Zurich sues freight forwarder after alleged imposter scheme wipes out cargo

A Gmail address, an alleged imposter, and a cargo that vanished - Zurich wants its money back

Zurich sues freight forwarder after alleged imposter scheme wipes out cargo

Claims

By Tez Romero

A shipment of bronze ingots vanished after a freight forwarder allegedly awarded its transport to an imposter - and now Zurich wants its money back.

Zurich American Insurance Company filed suit on March 18, 2026, in the US District Court for the Central District of California, targeting TForce Worldwide, Inc., a licensed freight forwarder it accuses of ignoring its own verification procedures and, in doing so, enabling the theft of an interstate cargo shipment.

The case, docketed as No. 2:26-cv-02925, centers on an October 2024 shipment of bronze ingots that California Metal X hired TForce to move from Los Angeles to McAllen, Texas. According to the filing, TForce posted the load on the DAT public load board and awarded the job to someone claiming to work for motor carrier Global Spedition.

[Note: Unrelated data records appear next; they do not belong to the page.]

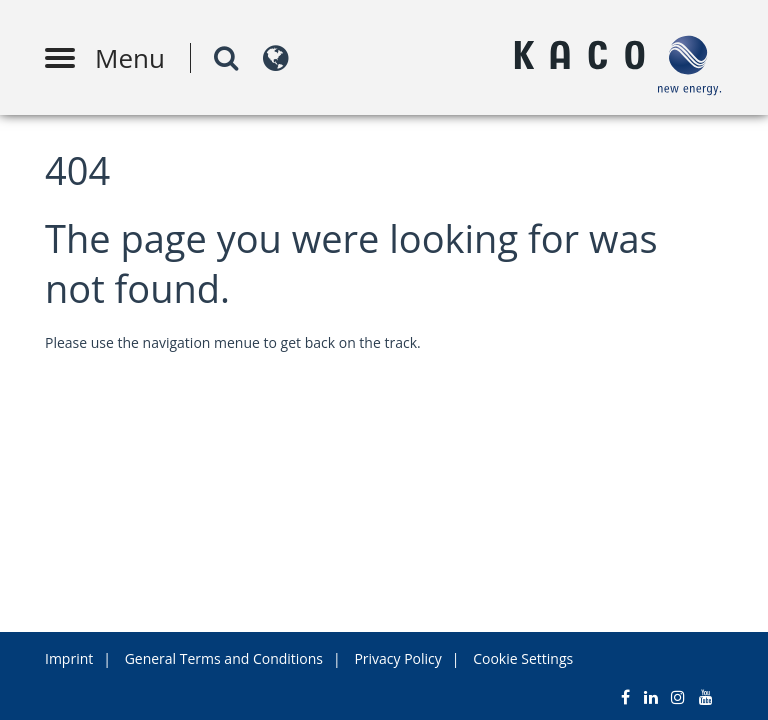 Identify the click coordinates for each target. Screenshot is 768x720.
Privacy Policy (397, 658)
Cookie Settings (523, 658)
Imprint (69, 658)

There was just one problem. The person contacting TForce was not using Global Spedition's verified email address - "dispatch@globalspedition.net" - which was already in TForce's system. Instead, the correspondence came from "transgloba00@gmail.com," a generic Gmail account with no apparent connection to the carrier.

The filing alleges that TForce had internal policies designed to catch exactly this kind of red flag. Those policies reportedly required compliance department verification of every carrier, load tendering exclusively through its monitoring system, and a phone call to a verified number to confirm the identity of anyone seeking a load. According to the suit, none of those steps were followed.

What happened next, as outlined in the filing, was the kind of outcome those safeguards were meant to prevent. The individual turned out to be an imposter. Armed with proprietary load documents that TForce had provided, the imposter directed a third-party truck to the Los Angeles pickup location to collect the cargo under Global Spedition's name. From there, the bronze ingots were taken to a warehouse in Gardena, California, transloaded onto another vehicle, and carried off to an unknown location. The shipment never reached Texas. It has not been recovered.

Zurich, which insured the cargo under a policy covering loss and damage in transit, paid California Metal X $162,824.54 after applying the policy deductible. The commercial invoice value of the lost cargo was $170,749.58. Now standing in its insured's shoes through subrogation, Zurich is seeking to recover what it paid.

The suit raises three claims against TForce: liability under the Carmack Amendment, breach of contract, and negligence — the latter two presented as alternatives if the court determines the Carmack Amendment does not apply. No court has ruled on the matter, and the case remains in its early stages.

For insurers in the cargo and transportation space, the case raises a familiar but uncomfortable question: when a freight intermediary's own verification procedures exist on paper but allegedly go unfollowed, who ultimately bears the cost? In this instance, Zurich is making clear it does not intend for that answer to be the insurer.